BPR's goal is significant performance improvement, not radical change. Proponents of the 'BPR is about radical, organisation-wide, change' camp are usually found in places without direct responsibility for the results, often in academia, consultancies or support functions with everything to gain and little to lose.

Those who stay around to see the project through are rightly more cautious. While they continue to talk about a fundamental re-think as their sales pitch, their implementation advice hinges on manageable steps. Change can bring improvement but it does not guarantee it and there is a limit to the amount of change with which firms can cope.

Most succeed through incremental levels of change across the entire company with more sweeping changes made to carefully targeted areas. The key is that change should not be seen as an end in itself.

Why am I making such a fuss? First, I have seen the change agenda take over as the main focus of the initiative all too often. The result can be lots of disruption with little performance improvement to show for it.

Second, many organisations see stability as the key to maintaining the confidence of customers and shareholders. They still wish to make some improvements, however, and should not think that BPR can only be used in a context of high-risk, company-wide, radical change.

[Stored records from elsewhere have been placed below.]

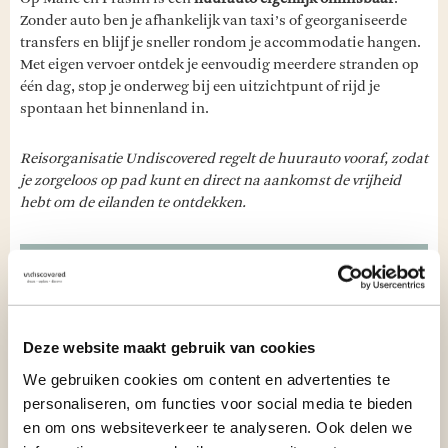
Zonder auto ben je afhankelijk van taxi’s of georganiseerde
transfers en blijf je sneller rondom je accommodatie hangen.
Met eigen vervoer ontdek je eenvoudig meerdere stranden op
één dag, stop je onderweg bij een uitzichtpunt of rijd je
spontaan het binnenland in.
Reisorganisatie Undiscovered regelt de huurauto vooraf, zodat
je zorgeloos op pad kunt en direct na aankomst de vrijheid
hebt om de eilanden te ontdekken.
WIL JE MEER INSPIRATIE ONTVANGEN OVER
DE SEYCHELLEN?
Schrijf je in voor onze nieuwsbrief!
Deze website maakt gebruik van cookies
Voornaam
We gebruiken cookies om content en advertenties te
personaliseren, om functies voor social media te bieden
E-mailadres
en om ons websiteverkeer te analyseren. Ook delen we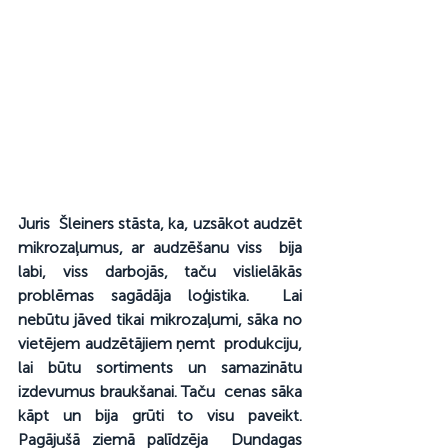
Juris  Šleiners stāsta, ka, uzsākot audzēt 
mikrozaļumus, ar audzēšanu viss  bija 
labi, viss darbojās, taču vislielākās 
problēmas sagādāja loģistika.  Lai 
nebūtu jāved tikai mikrozaļumi, sāka no 
vietējem audzētājiem ņemt  produkciju, 
lai būtu sortiments un samazinātu 
izdevumus braukšanai. Taču  cenas sāka 
kāpt un bija grūti to visu paveikt. 
Pagājušā ziemā palīdzēja  Dundagas 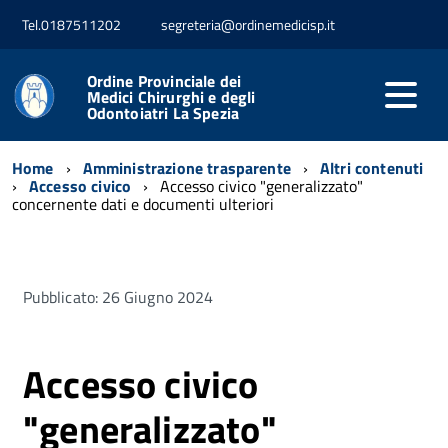
Tel.0187511202
segreteria@ordinemedicisp.it
Ordine Provinciale dei
Medici Chirurghi e degli
Odontoiatri La Spezia
Home
Amministrazione trasparente
Altri contenuti
Accesso civico
Accesso civico "generalizzato"
concernente dati e documenti ulteriori
Pubblicato: 26 Giugno 2024
Accesso civico
"generalizzato"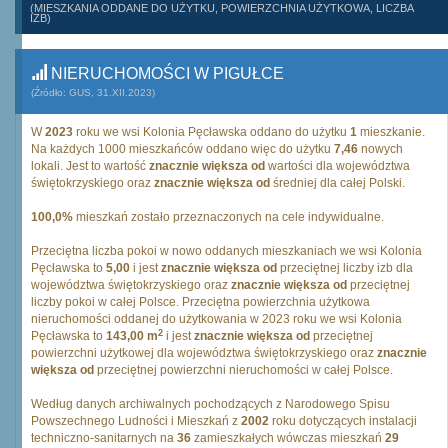
(MIESZKANIA ODDANE DO UŻYTKU, POWIERZCHNIA UŻYTKOWA, LICZBA
IZB)
NIERUCHOMOŚCI W PIGUŁCE
(Źródło: GUS, 31.XII.2023)
W
2023
roku we wsi Kolonia Pęcławska oddano do użytku
1
mieszkanie.
Na każdych 1000 mieszkańców oddano więc do użytku
7,46
nowych
lokali. Jest to wartość
znacznie większa od
wartości dla województwa
świętokrzyskiego oraz
znacznie większa od
średniej dla całej Polski.
100,0%
mieszkań zostało przeznaczonych na cele indywidualne.
Przeciętna liczba pokoi w nowo oddanych mieszkaniach we wsi Kolonia
Pęcławska to
5,00
i jest
znacznie większa od
przeciętnej liczby izb dla
województwa świętokrzyskiego oraz
znacznie większa od
przeciętnej
liczby pokoi w całej Polsce. Przeciętna powierzchnia użytkowa
nieruchomości oddanej do użytkowania w 2023 roku we wsi Kolonia
2
Pęcławska to
143,00 m
i jest
znacznie większa od
przeciętnej
powierzchni użytkowej dla województwa świętokrzyskiego oraz
znacznie
większa od
przeciętnej powierzchni nieruchomości w całej Polsce.
Według danych archiwalnych pochodzących z Narodowego Spisu
Powszechnego Ludności i Mieszkań z
2002
roku dotyczących instalacji
techniczno-sanitarnych na
36
zamieszkałych wówczas mieszkań
29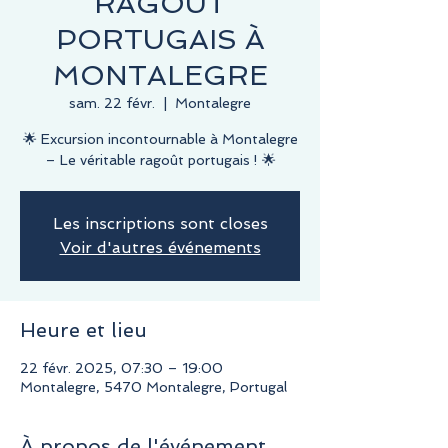
RAGOÛT
PORTUGAIS À
MONTALEGRE
sam. 22 févr.
  |  
Montalegre
🌟 Excursion incontournable à Montalegre
– Le véritable ragoût portugais ! 🌟
Les inscriptions sont closes
Voir d'autres événements
Heure et lieu
22 févr. 2025, 07:30 – 19:00
Montalegre, 5470 Montalegre, Portugal
À propos de l'événement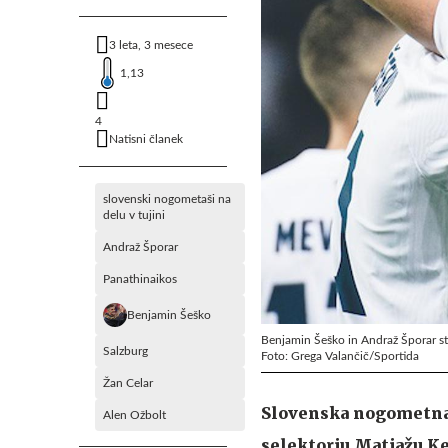
3 leta, 3 mesece
1,13
4
Natisni članek
slovenski nogometaši na
delu v tujini
Andraž Šporar
Panathinaikos
Benjamin Šeško
Benjamin Šeško in Andraž Šporar st
Salzburg
Foto: Grega Valančič/Sportida
Žan Celar
Slovenska nogometna 
Alen Ožbolt
selektorju Matjažu Kek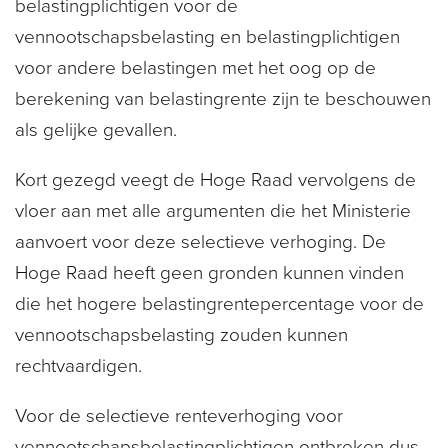
belastingplichtigen voor de
vennootschapsbelasting en belastingplichtigen
voor andere belastingen met het oog op de
berekening van belastingrente zijn te beschouwen
als gelijke gevallen.
Kort gezegd veegt de Hoge Raad vervolgens de
vloer aan met alle argumenten die het Ministerie
aanvoert voor deze selectieve verhoging. De
Hoge Raad heeft geen gronden kunnen vinden
die het hogere belastingrentepercentage voor de
vennootschapsbelasting zouden kunnen
rechtvaardigen.
Voor de selectieve renteverhoging voor
vennootschapsbelastingplichtigen ontbreken dus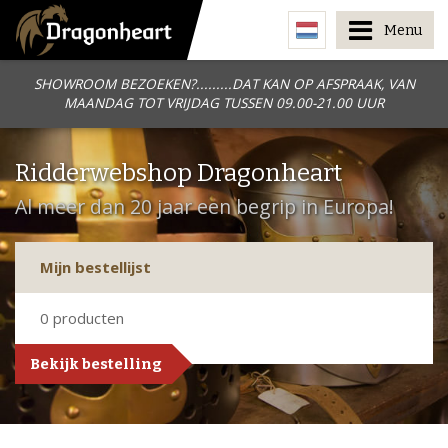
Menu
SHOWROOM BEZOEKEN?.........DAT KAN OP AFSPRAAK, VAN
MAANDAG TOT VRIJDAG TUSSEN 09.00-21.00 UUR
Ridderwebshop Dragonheart
Al meer dan 20 jaar een begrip in Europa!
Mijn bestellijst
0
producten
Bekijk bestelling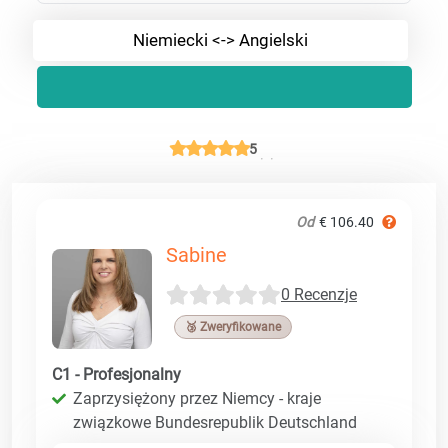
Niemiecki <-> Angielski
5
Od
€ 106.40
Sabine
0 Recenzje
🥉 Zweryfikowane
C1 - Profesjonalny
Zaprzysiężony przez Niemcy - kraje
związkowe Bundesrepublik Deutschland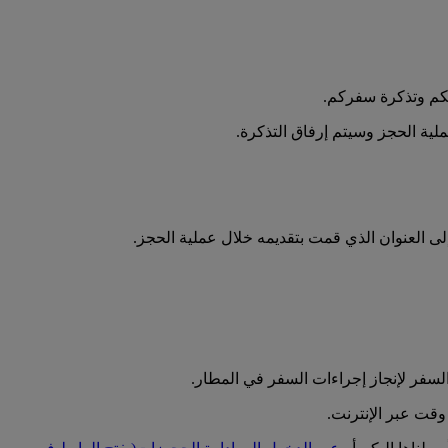
لكم وتذكرة سفركم.
ملية الحجز وسيتم إرفاق التذكرة.
 إلى العنوان الذي قمت بتقديمه خلال عملية الحجز.
لسفر لإنجاز إجراءات السفر في المطار.
قت عبر الإنترنت.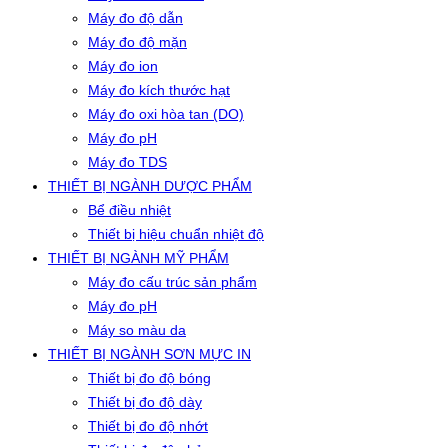
Máy đo độ dẫn
Máy đo độ mặn
Máy đo ion
Máy đo kích thước hạt
Máy đo oxi hòa tan (DO)
Máy đo pH
Máy đo TDS
THIẾT BỊ NGÀNH DƯỢC PHẨM
Bể điều nhiệt
Thiết bị hiệu chuẩn nhiệt độ
THIẾT BỊ NGÀNH MỸ PHẨM
Máy đo cấu trúc sản phẩm
Máy đo pH
Máy so màu da
THIẾT BỊ NGÀNH SƠN MỰC IN
Thiết bị đo độ bóng
Thiết bị đo độ dày
Thiết bị đo độ nhớt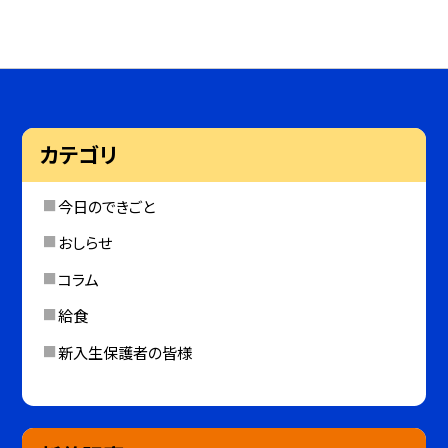
カテゴリ
今日のできごと
おしらせ
コラム
給食
新入生保護者の皆様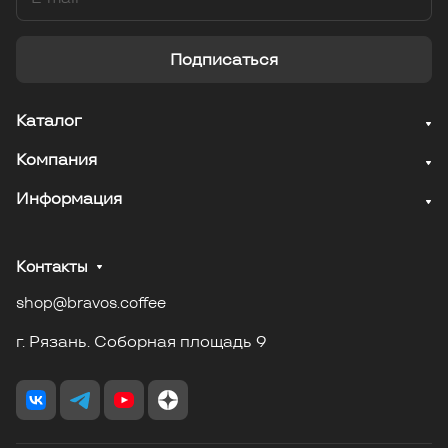
Подписаться
Каталог
Компания
Информация
Контакты
shop@bravos.coffee
г. Рязань. Соборная площадь 9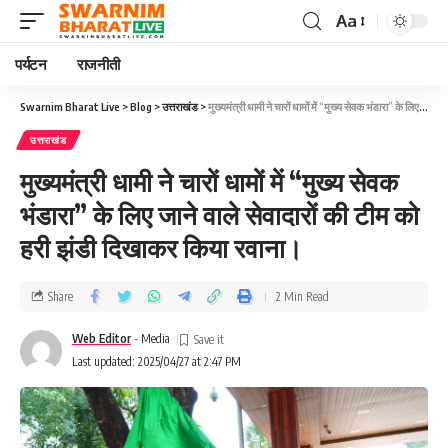
Aa
पर्यटन
राजनीती
Swarnim Bharat Live
>
Blog
>
उत्तराखंड
>
मुख्यमंत्री धामी ने चारों धामों में “मुख्य सेवक भंडारा” के लिए जाने वाले सेवादारों की टीम को हरी झंडी दिखाकर किया रवाना।
उत्तराखंड
मुख्यमंत्री धामी ने चारों धामों में “मुख्य सेवक
भंडारा” के लिए जाने वाले सेवादारों की टीम को
हरी झंडी दिखाकर किया रवाना।
Share
2 Min Read
Web Editor
- Media
Last updated: 2025/04/27 at 2:47 PM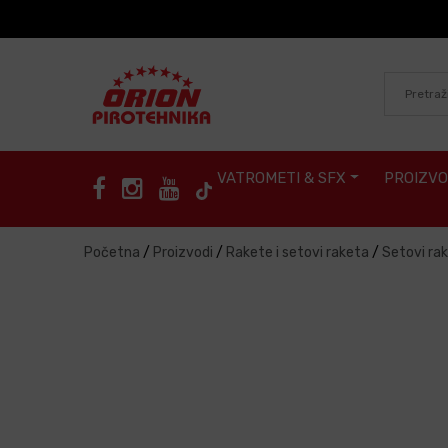
Skip to content
VATROMETI & SFX
PROIZVO
Početna
/
Proizvodi
/
Rakete i setovi raketa
/
Setovi ra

One reason why BPR can yield gains through smaller changes, at least initially, is its focus on processes. Strategy outlines the direction for the future, but it is the concentration on processes that separates BPR from other philosophies.

It questions the established organisation based around specialised functions. While functions may have great strengths, they may become too strong and a balance is needed.

Many organisations lost understanding and control of processes decades ago. Definitions of processes often include something to the effect that they add value to inputs.

The whole point of BPR is that too often these processes don't actually add any value, they merely add cost. They should be like high- speed expressways offering safe and rapid transit, end to end. Unfortunately, many corporate processes are long, winding and dangerous. The routes are ill-signed, distances unmeasured and 'roads' are of poor quality causing damage to the material and information passing along them.

Because of this neglect, processes offer huge potential for improvement.

To realise that potential, firms must be clear about the prerequisite for success in BPR - commitment from the top, not IT.

Even if the required structural changes are small, the changes needed to 'mindsets' are a big shift. Without commitment from the top, a BPR effort will fail to deliver lasting, step improvements.

This lesson has been learnt in other philosophies such as Total Quality Management and should not be forgotten in BPR.

Unfortunately, many top teams, unless faced with crisis, choose not to devote enough time to BPR, often preferring to delegate to the IT department. Systems people, as trained analysts often with a cross-functional view of an organisation, do have certain skills which qualify them for such a role.

They do not, however, have responsibility for the business processes and tend to focus on building computer systems. Those who say IT is a requirement of BPR have missed the point.

BPR originated out of the disappointments resulting from past IT investments. IT may be an enabler of new ways of working but it is not a requirement. People who believe otherwise are technologists or have something to sell.

Companies thinking about re- engineering their processes should make sure they keep the goal of improvement paramount, focus on the processes they use as a means to achieving this and don't start unless the most senior levels of management are going to drive the programme through.

Philip Rowland is a visiting fellow at Cranfield School of Management.